This is the strange but, by this stage, depressingly familiar story of small businesses being shaken down by patent trolls. In this case, the trolls are called "Project Paperless" - except perhaps not any more, as they've now apparently exploded into a constellation of hard-to-track nonsense-named shell companies.
Whoever they are, they as usual claim to hold patents on common things that a blind and severely developmentally delayed toddler could see were in common use long before the patents were awarded.
One of their targets who stood up to them is quoted, in that Ars Technica story, as saying the four patents held by Project Paperless are "...a lot of what I'd call gobbledygook ... Just jargon and terms strung together - it's really literally nonsensical."
Well, that sounded like fun, so I checked out the four linked patents. All of them were originally assigned to one "Laurence C. Klein", who at some point presumably transferred ownership of the patents to whoever Project Paperless are, if he and they are not the same person.
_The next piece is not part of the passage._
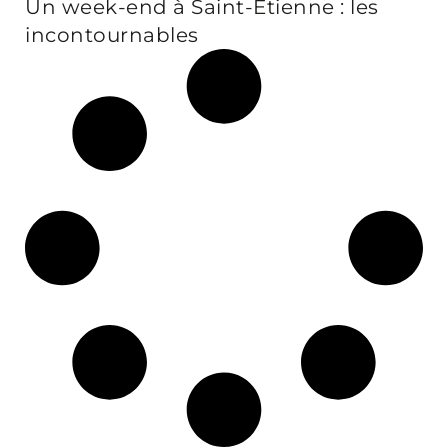
Un week-end à Saint-Étienne : les
incontournables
In this one, Mr Klein is in 2001 granted a patent on programs that can view images of documents.
In this one, Mr Klein is in 2004 granted a patent on the basic functions of document scanners, to which he gives the name "Virtual Copier".
In this one, Mr Klein is in 2009 granted a patent on sending documents from one computer to another.
And in this one, Mr Klein is in 2011 granted another patent on the same stuff he patented in 2004, but this time without calling it "Virtual Copier".
I have not ploughed through the legalese in great detail, lest I slide into severely refractory depression. But I do not think I am exaggerating this. These software patents really are this stupid.
Not only are these patents all almost completely obvious, but they are all for processes that were invented not long after, and in some cases significantly before, the invention of the cathode-ray-tube monitor. Documents were being scanned and stored in computer memory, for instance, in nineteen fifty-seven.
The only thing that really surprises me about patent trolls is that, in yet another testament to the essential decency of the human race, not one of them has yet been found strung up with their own guts.